The White House won’t get everything it wants in a rescue package, likely to be wrapped into housing legislation that Congress will approve this month. No unlimited lines of government credit, for example. But the Treasury Department will get the authority to buy shares of the mortgage giants as a last resort measure.

Ongoing credit market woes won’t stall the dollar’s turnaround this year. The buck’s value will fall a bit more, setting another record low against the euro. But then it should regain some of its attraction as a safe haven for investors as Europe slides fast into recession, slamming the euro, pound, and Swiss franc.
A recovery to about $1.50 against the euro is likely by midyear 2009.

Business Costs
At last, relief is on the horizon...lower prices for some commodities:
Copper, stainless steel, nickel, lead, and zinc.
Look for all to head down in 2009 after the spikes of the past two years. Resulting lower costs for wiring, pipes, tubing, tools, and other items will raise profit margins for manufacturers and others.
One exception in the metals markets: Aluminum. Production downturns in Australia, China, and South Africa spell a 10% price increase. Used in the making of aircraft, lighting, appliances, containers, and more, aluminum has few substitutes.

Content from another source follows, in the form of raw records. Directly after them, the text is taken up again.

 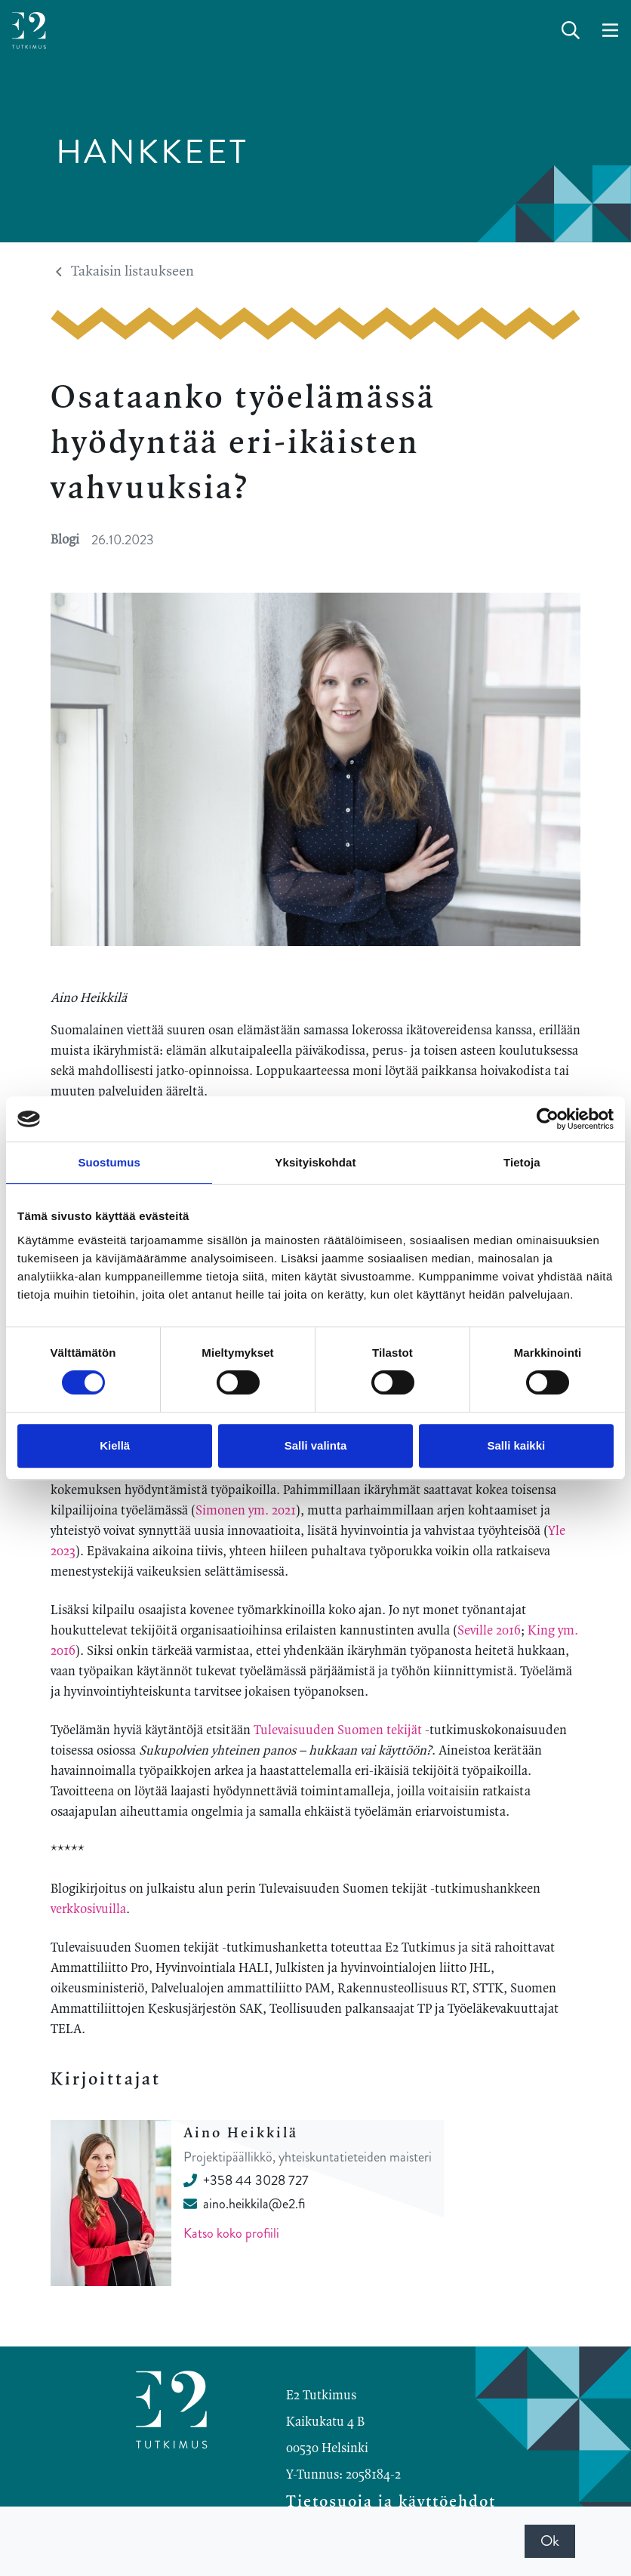 What do you see at coordinates (109, 1162) in the screenshot?
I see `Suostumus [tab]` at bounding box center [109, 1162].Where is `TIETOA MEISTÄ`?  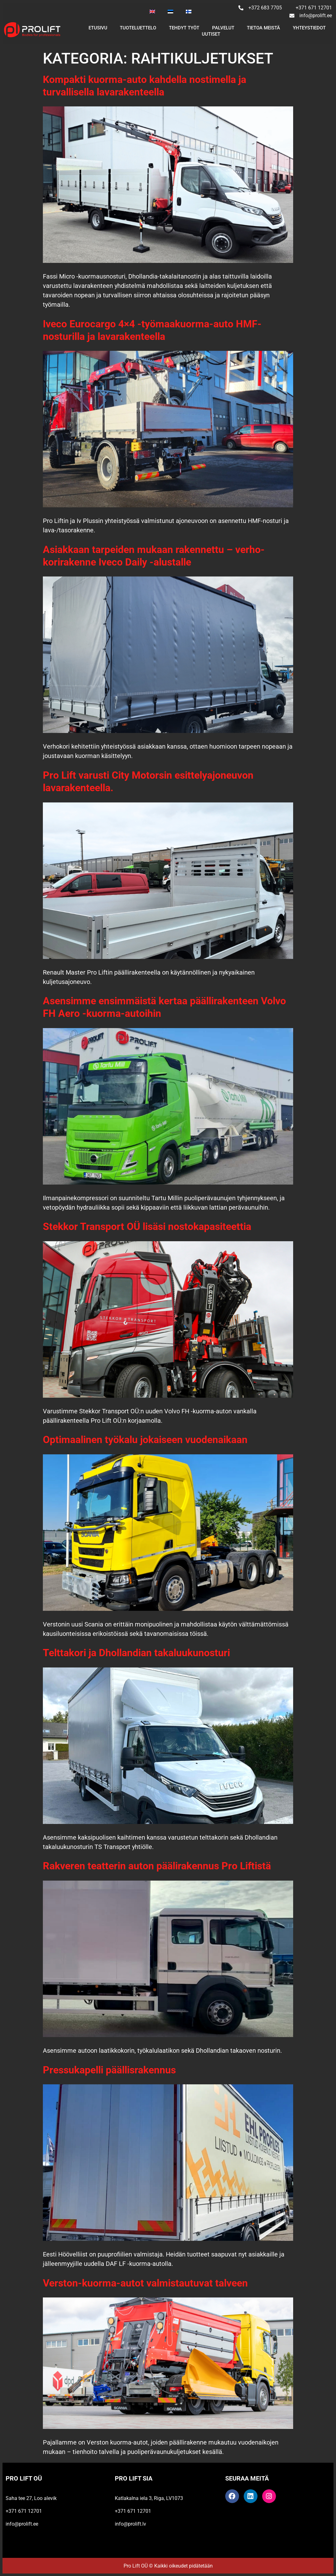
TIETOA MEISTÄ is located at coordinates (263, 28).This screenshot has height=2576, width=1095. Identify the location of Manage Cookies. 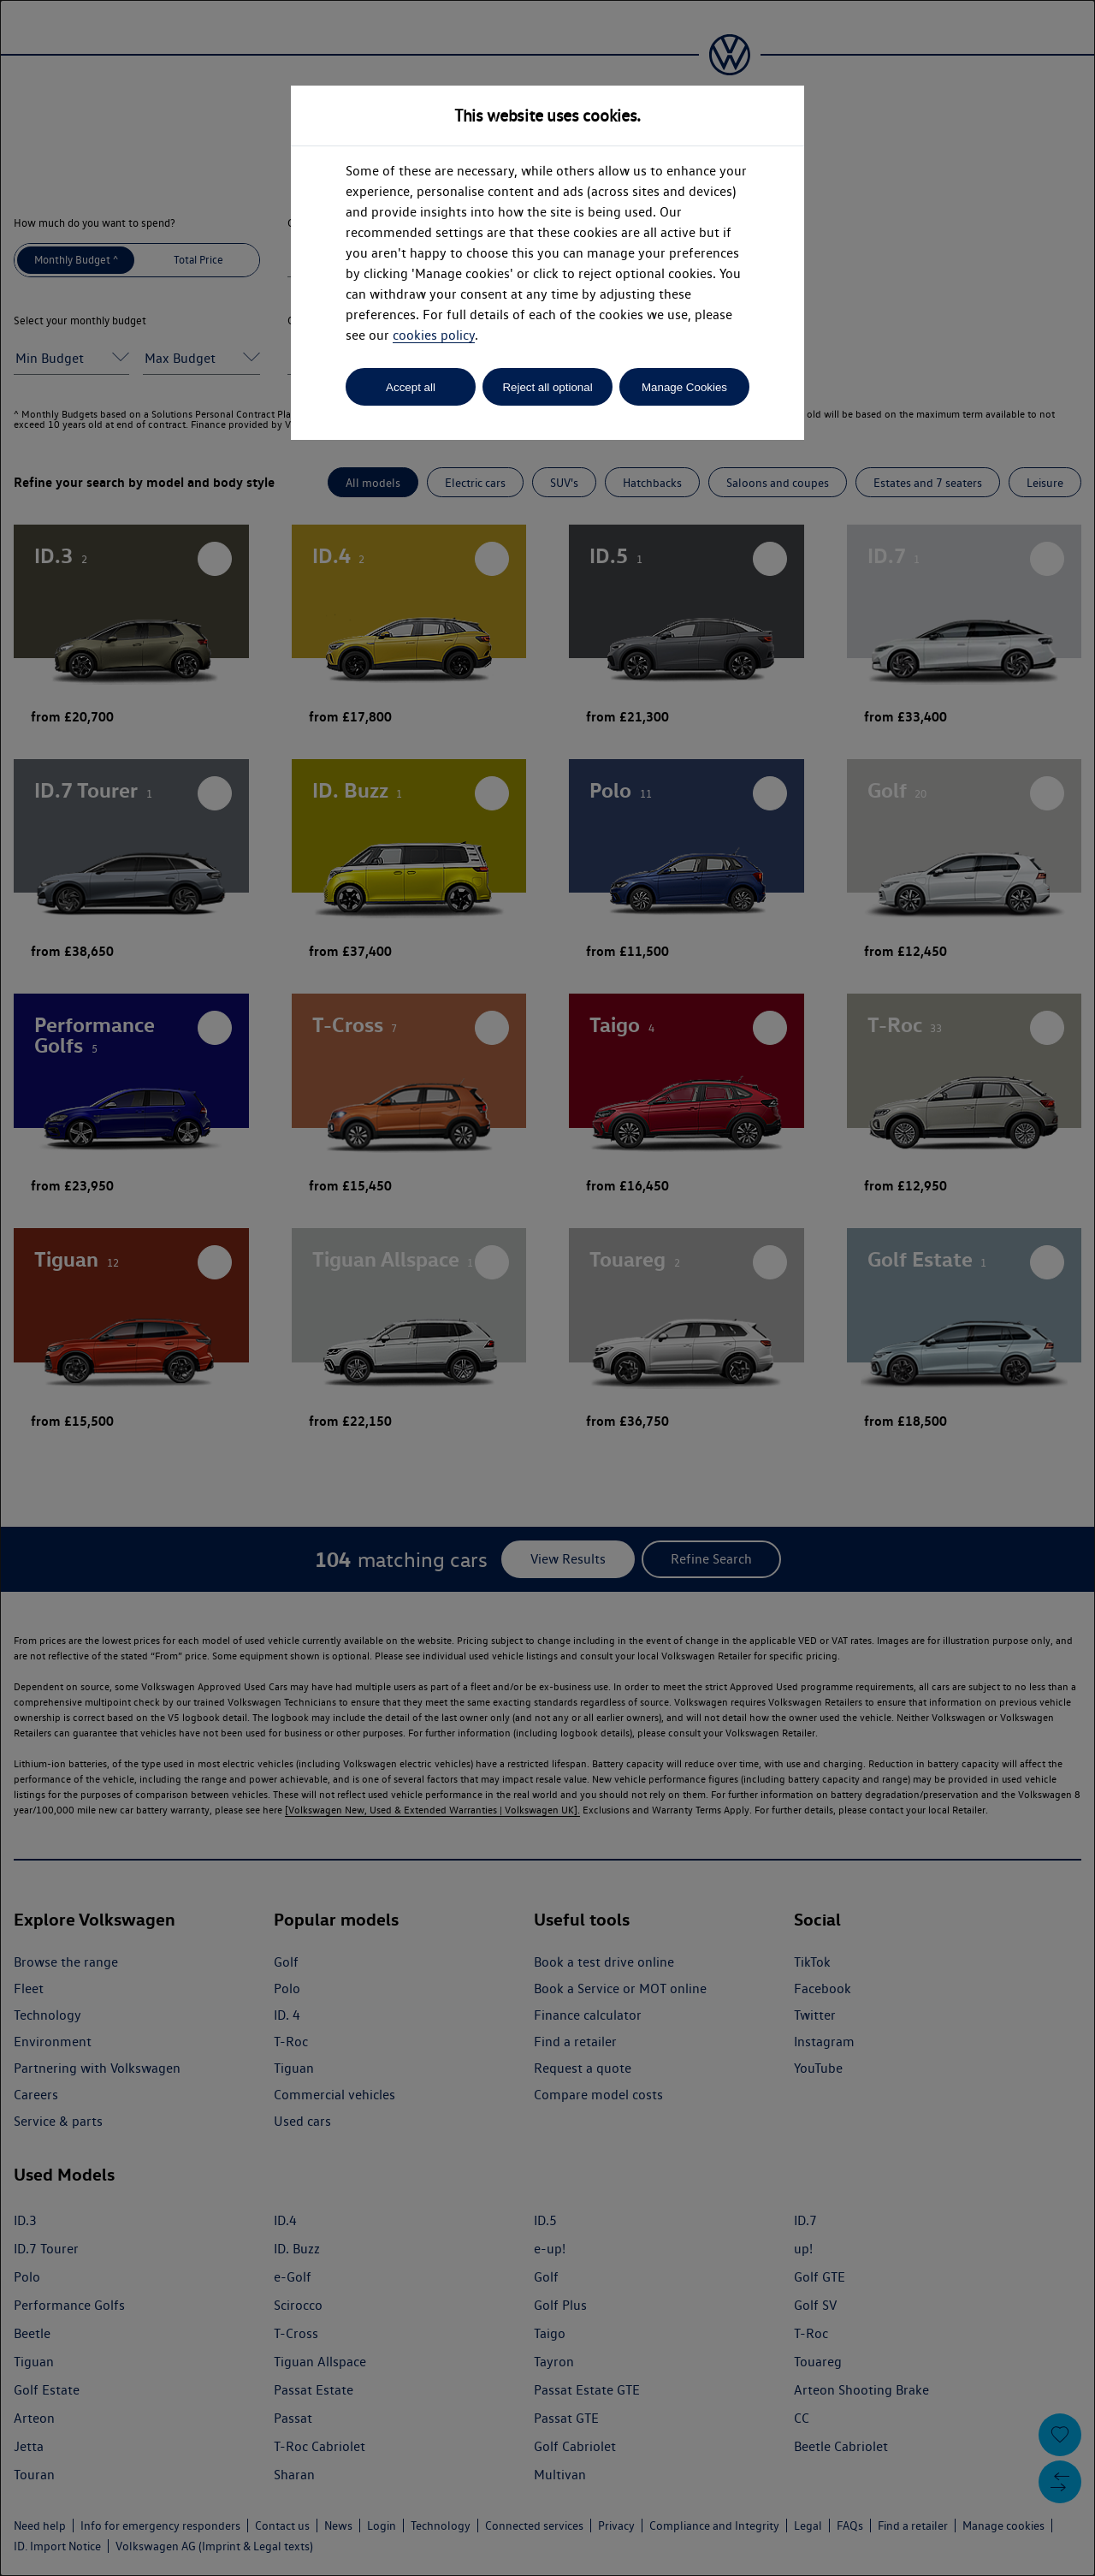
(684, 387).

Don’t count on a break in natural gas prices, either. The huge jump prices took this spring ... up about 66% from last year’s average ... will set a new floor. Look for prices to peak at $13-$14 per million British thermal units this summer, then slip back to around $11 per MMBtu in the fall. Figure on annual increases of a quarter or two through 2013. Production is rising about 1% a year, only half as fast as demand is. Waning output at older sites isn’t being offset by new finds. Moreover, Bush’s recent decision to lift an executive ban on deepwater exploration is meaningless. Congress would have to lift its ban, too...a political hot potato.
As for crude oil, we still expect prices to abate in the coming months. Demand in the U.S. and elsewhere is falling, though the supply cushion remains tight. Relative to historic oil prices, a barrel of crude will still be painfully expensive.